BEGIN
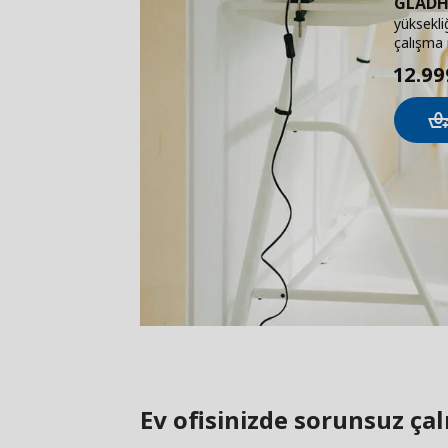
GLADH
yüksekli
çalışma
12.99
Ev ofisinizde sorunsuz çal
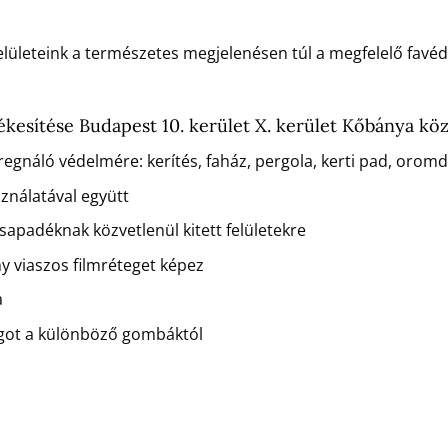
 felületeink a természetes megjelenésen túl a megfelelő favé
ékesítése Budapest 10. kerület X. kerület Kőbánya kö
regnáló védelmére: kerítés, faház, pergola, kerti pad, orom
sználatával együtt
csapadéknak közvetlenül kitett felületekre
ny viaszos filmréteget képez
a
agot a különböző gombáktól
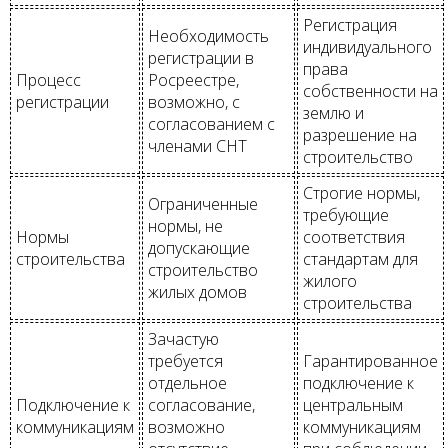
Регистрация
Необходимость
индивидуального
регистрации в
права
Процесс
Росреестре,
собственности на
регистрации
возможно, с
землю и
согласованием с
разрешение на
членами СНТ
строительство
Строгие нормы,
Ограниченные
требующие
нормы, не
Нормы
соответствия
допускающие
строительства
стандартам для
строительство
жилого
жилых домов
строительства
Зачастую
требуется
Гарантированное
отдельное
подключение к
Подключение к
согласование,
центральным
коммуникациям
возможно
коммуникациям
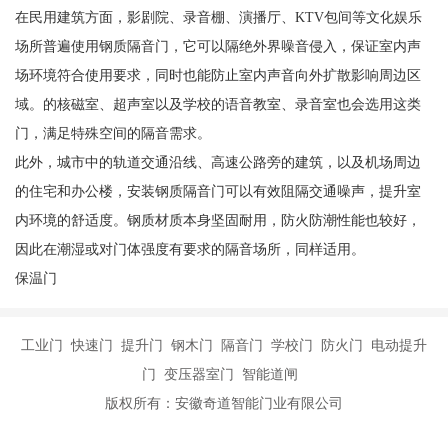
在民用建筑方面，影剧院、录音棚、演播厅、KTV包间等文化娱乐
场所普遍使用钢质隔音门，它可以隔绝外界噪音侵入，保证室内声
场环境符合使用要求，同时也能防止室内声音向外扩散影响周边区
域。的核磁室、超声室以及学校的语音教室、录音室也会选用这类
门，满足特殊空间的隔音需求。
此外，城市中的轨道交通沿线、高速公路旁的建筑，以及机场周边
的住宅和办公楼，安装钢质隔音门可以有效阻隔交通噪声，提升室
内环境的舒适度。钢质材质本身坚固耐用，防火防潮性能也较好，
因此在潮湿或对门体强度有要求的隔音场所，同样适用。
保温门
工业门 快速门 提升门 钢木门 隔音门 学校门 防火门 电动提升
门 变压器室门 智能道闸
版权所有：安徽奇道智能门业有限公司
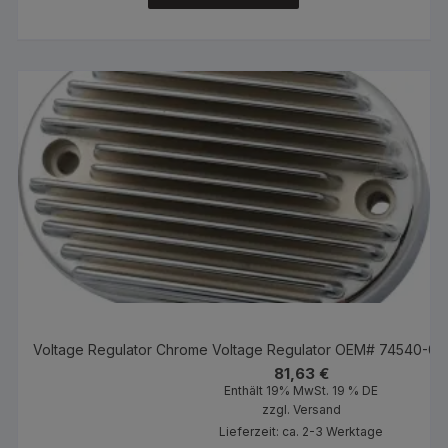
Voltage Regulator Chrome Voltage Regulator OEM# 74540-08
81,63
€
Enthält 19% MwSt. 19 % DE
zzgl.
Versand
Lieferzeit: ca. 2-3 Werktage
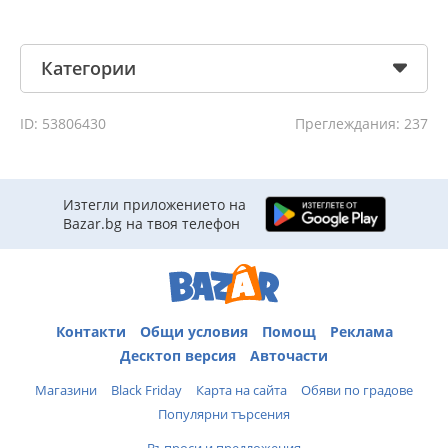
Категории
ID: 53806430
Преглеждания: 237
Изтегли приложението на
Bazar.bg на твоя телефон
Контакти
Общи условия
Помощ
Реклама
Десктоп версия
Авточасти
Магазини
Black Friday
Карта на сайта
Обяви по градове
Популярни търсения
Въпроси и предложения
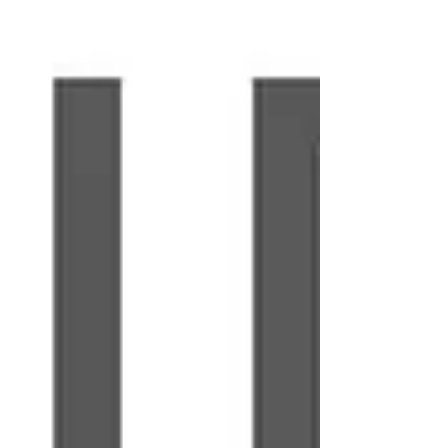
In abwechslungsreichen 20-minütigen
Schnuppereinheiten erhältst du einen Einblick in
verschiedene Trainings- und
Entspannungsformate. Freue dich bei der
#BEACTIVE Night - beim CLUBA. auf: Zumba,
Pilates, Workout, Yoga in unterschiedlichen
Stilrichtungen. Egal, ob du Anfänger:in bist oder
bereits Erfahrung hast - hier kannst du neue
Kurse ken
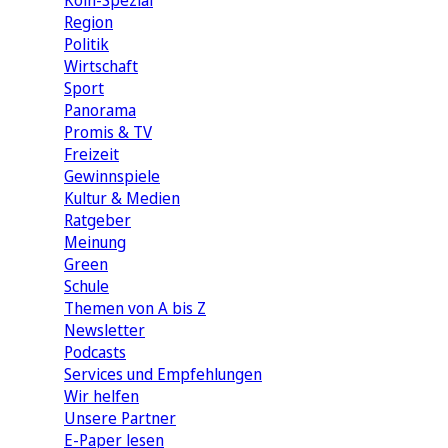
Köln-Spezial
Region
Politik
Wirtschaft
Sport
Panorama
Promis & TV
Freizeit
Gewinnspiele
Kultur & Medien
Ratgeber
Meinung
Green
Schule
Themen von A bis Z
Newsletter
Podcasts
Services und Empfehlungen
Wir helfen
Unsere Partner
E-Paper lesen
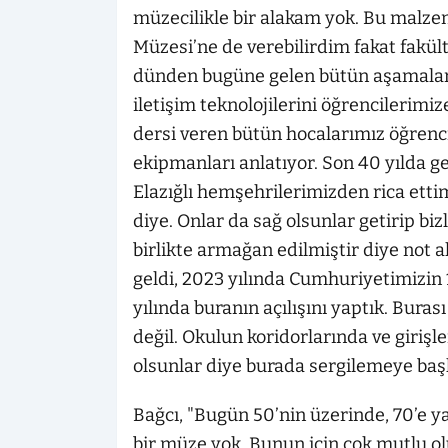
müzecilikle bir alakam yok. Bu malzem
Müzesi’ne de verebilirdim fakat fakült
dünden bugüne gelen bütün aşamaları
iletişim teknolojilerini öğrencilerimi
dersi veren bütün hocalarımız öğrenc
ekipmanları anlatıyor. Son 40 yılda g
Elazığlı hemşehrilerimizden rica ettim
diye. Onlar da sağ olsunlar getirip biz
birlikte armağan edilmiştir diye not al
geldi, 2023 yılında Cumhuriyetimizin 10
yılında buranın açılışını yaptık. Bura
değil. Okulun koridorlarında ve girişl
olsunlar diye burada sergilemeye başl
Bağcı, "Bugün 50’nin üzerinde, 70’e yak
bir müze yok. Bunun için çok mutlu 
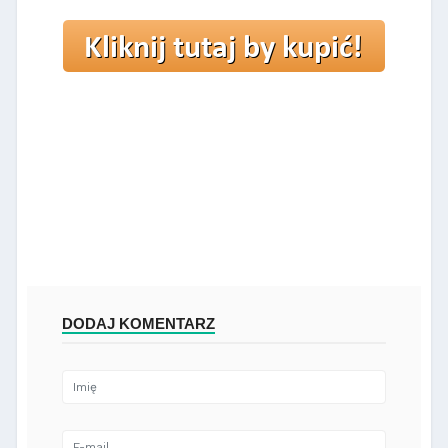
DODAJ KOMENTARZ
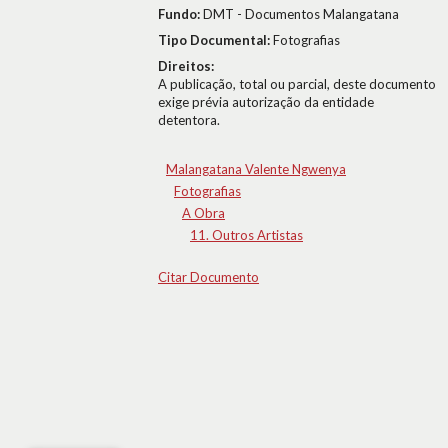
Fundo:
DMT - Documentos Malangatana
Tipo Documental:
Fotografias
Direitos:
A publicação, total ou parcial, deste documento
exige prévia autorização da entidade
detentora.
Malangatana Valente Ngwenya
Fotografias
A Obra
11. Outros Artistas
Citar Documento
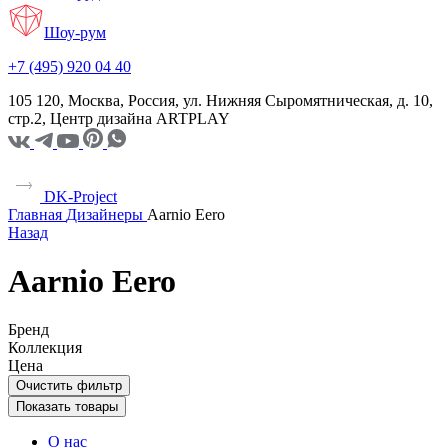
Шоу-рум
+7 (495) 920 04 40
105 120, Москва, Россия, ул. Нижняя Сыромятническая, д. 10,
стр.2, Центр дизайна ARTPLAY
DK-Project
Главная
Дизайнеры
Aarnio Eero
Назад
Aarnio Eero
Бренд
Коллекция
Цена
Очистить фильтр
Показать товары
О нас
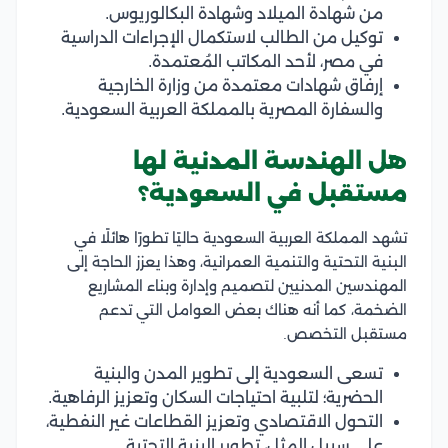
من شهادة الميلاد وشهادة البكالوريوس.
توكيل من الطالب لاستكمال الإجراءات الدراسية
في مصر، لأحد المكاتب المُعتمدة.
إرفاق شهادات معتمدة من وزارة الخارجية
والسفارة المصرية بالمملكة العربية السعودية.
هل الهندسة المدنية لها
مستقبل في السعودية؟
تشهد المملكة العربية السعودية حاليًا تطورًا هائلًا في
البنية التحتية والتنمية العمرانية، وهذا يعزز الحاجة إلى
المهندسين المدنيين لتصميم وإدارة وبناء المشاريع
الضخمة، كما أنه هناك بعض العوامل التي تدعم
مستقبل التخصص.
تسعى السعودية إلى تطوير المدن والبنية
الحضرية؛ لتلبية احتياجات السكان وتعزيز الرفاهية.
التحول الاقتصادي وتعزيز القطاعات غير النفطية،
على سبيل المثل، تطوير البنية التحتية.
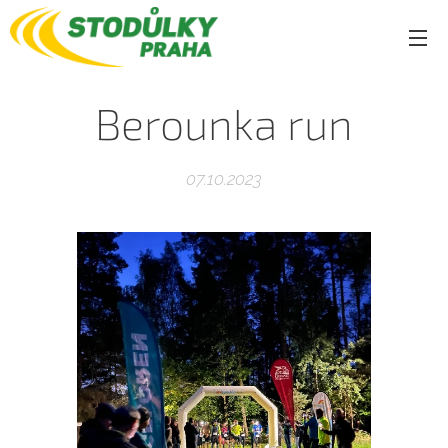
Berounka run
07.10.2023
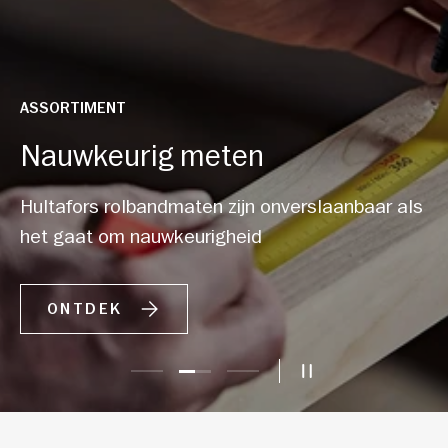
ASSORTIMENT
Nauwkeurig meten
Hultafors rolbandmaten zijn onverslaanbaar als
het gaat om nauwkeurigheid
ONTDEK
Dia laden 2 van 3
Dia laden 1 van 3
Dia laden 3 van 3
DIAVOORSTELLI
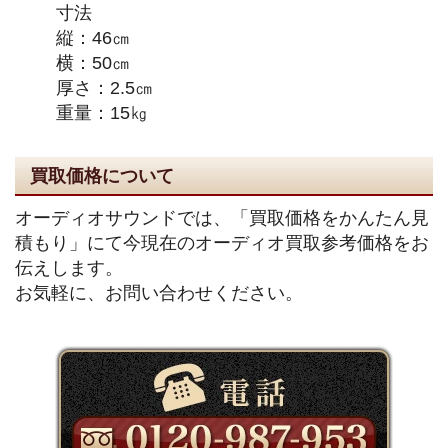
寸法
縦：46㎝
横：50㎝
厚さ：2.5㎝
重量：15㎏
買取価格について
オーディオサウンドでは、「買取価格をかんたん見
積もり」にて今現在のオーディオ買取参考価格をお
伝えします。
お気軽に、お問い合わせください。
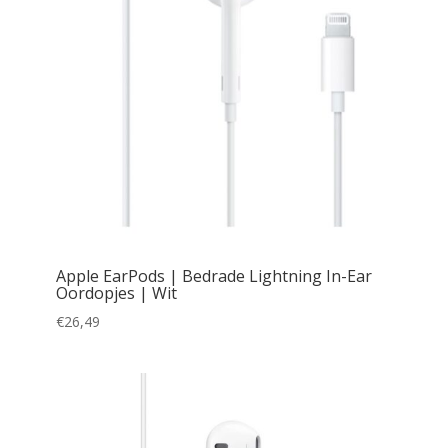
Apple EarPods | Bedrade Lightning In-Ear
Oordopjes | Wit
€
26,49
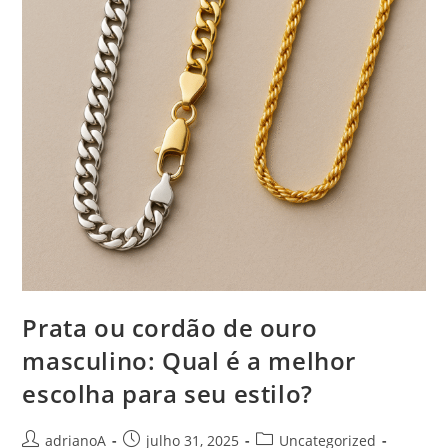
Prata ou cordão de ouro
masculino: Qual é a melhor
escolha para seu estilo?
Autor
Post
Categoria
adrianoA
julho 31, 2025
Uncategorized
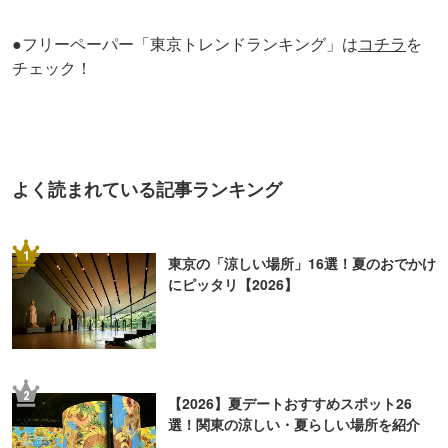
●フリーペーパー「東京トレンドランキング」は
コチラ
を
チェック！
よく読まれている記事ランキング
1
東京の「涼しい場所」16選！夏のおでかけ
にピッタリ【2026】
2
【2026】夏デートおすすめスポット26
選！関東の涼しい・夏らしい場所を紹介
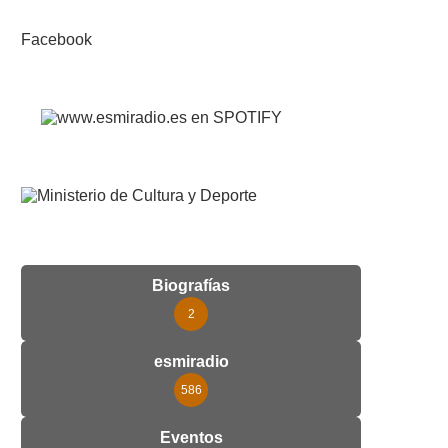
Facebook
Biografías
2
esmiradio
586
Eventos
END
Task objective
Without the pictures, return the entries exactly as they appear.

Answer to this exercise
GLADH
yüksekli
çalışma
12.99
Ev ofisinizde sorunsuz çal
 felületeink a természetes megjelenésen túl a megfelelő favé
ékesítése Budapest 10. kerület X. kerület Kőbánya kö
regnáló védelmére: kerítés, faház, pergola, kerti pad, orom
sználatával együtt
csapadéknak közvetlenül kitett felületekre
ny viaszos filmréteget képez
a
agot a különböző gombáktól
Регистрация
Необходимость
индивидуального
регистрации в
права
Процесс
Росреестре,
собственности на
регистрации
возможно, с
землю и
согласованием с
разрешение на
членами СНТ
строительство
Строгие нормы,
Ограниченные
требующие
нормы, не
Нормы
соответствия
допускающие
строительства
стандартам для
строительство
жилого
жилых домов
строительства
Зачастую
требуется
Гарантированное
отдельное
подключение к
Подключение к
согласование,
центральным
коммуникациям
возможно
коммуникациям
在民用建筑方面，影剧院、录音棚、演播厅、KTV包间等文化娱乐
场所普遍使用钢质隔音门，它可以隔绝外界噪音侵入，保证室内声
场环境符合使用要求，同时也能防止室内声音向外扩散影响周边区
域。的核磁室、超声室以及学校的语音教室、录音室也会选用这类
门，满足特殊空间的隔音需求。
此外，城市中的轨道交通沿线、高速公路旁的建筑，以及机场周边
的住宅和办公楼，安装钢质隔音门可以有效阻隔交通噪声，提升室
内环境的舒适度。钢质材质本身坚固耐用，防火防潮性能也较好，
因此在潮湿或对门体强度有要求的隔音场所，同样适用。
保温门
工业门 快速门 提升门 钢木门 隔音门 学校门 防火门 电动提升
门 变压器室门 智能道闸
版权所有：安徽奇道智能门业有限公司
Voltage Regulator Chrome Voltage Regulator OEM# 74540-08
81,63
€
Enthält 19% MwSt. 19 % DE
zzgl.
Versand
Lieferzeit: ca. 2-3 Werktage
Категории
ID: 53806430
Преглеждания: 237
Изтегли приложението на
Bazar.bg на твоя телефон
Контакти
Общи условия
Помощ
Реклама
Десктоп версия
Авточасти
Магазини
Black Friday
Карта на сайта
Обяви по градове
Популярни търсения
Въпроси и предложения
In abwechslungsreichen 20-minütigen
Schnuppereinheiten erhältst du einen Einblick in
verschiedene Trainings- und
Entspannungsformate. Freue dich bei der
#BEACTIVE Night - beim CLUBA. auf: Zumba,
Pilates, Workout, Yoga in unterschiedlichen
Stilrichtungen. Egal, ob du Anfänger:in bist oder
bereits Erfahrung hast - hier kannst du neue
Kurse ken
Köln-Spezial
Region
Politik
Wirtschaft
Sport
Panorama
Promis & TV
Freizeit
Gewinnspiele
Kultur & Medien
Ratgeber
Meinung
Green
Schule
Themen von A bis Z
Newsletter
Podcasts
Services und Empfehlungen
Wir helfen
Unsere Partner
E-Paper lesen
müzecilikle bir alakam yok. Bu malzem
Müzesi’ne de verebilirdim fakat fakült
dünden bugüne gelen bütün aşamaları
iletişim teknolojilerini öğrencilerimi
dersi veren bütün hocalarımız öğrenc
ekipmanları anlatıyor. Son 40 yılda g
Elazığlı hemşehrilerimizden rica ettim
diye. Onlar da sağ olsunlar getirip biz
birlikte armağan edilmiştir diye not al
geldi, 2023 yılında Cumhuriyetimizin 10
yılında buranın açılışını yaptık. Bura
değil. Okulun koridorlarında ve girişl
olsunlar diye burada sergilemeye başl
Bağcı, "Bugün 50’nin üzerinde, 70’e yak
bir müze yok. Bunun için çok mutlu 
DODAJ KOMENTARZ
Fundo:
DMT - Documentos Malangatana
Tipo Documental:
Fotografias
Direitos:
A publicação, total ou parcial, deste documento
exige prévia autorização da entidade
detentora.
Malangatana Valente Ngwenya
Fotografias
A Obra
11. Outros Artistas
Citar Documento
Шоу-рум
+7 (495) 920 04 40
105 120, Москва, Россия, ул. Нижняя Сыромятническая, д. 10,
стр.2, Центр дизайна ARTPLAY
DK-Project
Главная
Дизайнеры
Aarnio Eero
Назад
Aarnio Eero
Бренд
Коллекция
Цена
Очистить фильтр
Показать товары
О нас
من شهادة الميلاد وشهادة البكالوريوس.
توكيل من الطالب لاستكمال الإجراءات الدراسية
في مصر، لأحد المكاتب المُعتمدة.
إرفاق شهادات معتمدة من وزارة الخارجية
والسفارة المصرية بالمملكة العربية السعودية.
هل الهندسة المدنية لها
مستقبل في السعودية؟
تشهد المملكة العربية السعودية حاليًا تطورًا هائلًا في
البنية التحتية والتنمية العمرانية، وهذا يعزز الحاجة إلى
المهندسين المدنيين لتصميم وإدارة وبناء المشاريع
الضخمة، كما أنه هناك بعض العوامل التي تدعم
مستقبل التخصص.
تسعى السعودية إلى تطوير المدن والبنية
الحضرية؛ لتلبية احتياجات السكان وتعزيز الرفاهية.
التحول الاقتصادي وتعزيز القطاعات غير النفطية،
على سبيل المثل، تطوير البنية التحتية.
Berounka run
07.10.2023
ASSORTIMENT
Nauwkeurig meten
Hultafors rolbandmaten zijn onverslaanbaar als
het gaat om nauwkeurigheid
ONTDEK
Dia laden 2 van 3
Dia laden 1 van 3
Dia laden 3 van 3
DIAVOORSTELLI
寸法
縦：46㎝
横：50㎝
厚さ：2.5㎝
重量：15㎏
買取価格について
オーディオサウンドでは、「買取価格をかんたん見
積もり」にて今現在のオーディオ買取参考価格をお
伝えします。
お気軽に、お問い合わせください。
Apple EarPods | Bedrade Lightning In-Ear
Oordopjes | Wit
€
26,49
Prata ou cordão de ouro
masculino: Qual é a melhor
escolha para seu estilo?
Autor
Post
Categoria
adrianoA
julho 31, 2025
Uncategorized
●フリーペーパー「東京トレンドランキング」は
コチラ
を
チェック！
よく読まれている記事ランキング
1
東京の「涼しい場所」16選！夏のおでかけ
にピッタリ【2026】
2
【2026】夏デートおすすめスポット26
選！関東の涼しい・夏らしい場所を紹介
Facebook
Biografías
2
esmiradio
586
Eventos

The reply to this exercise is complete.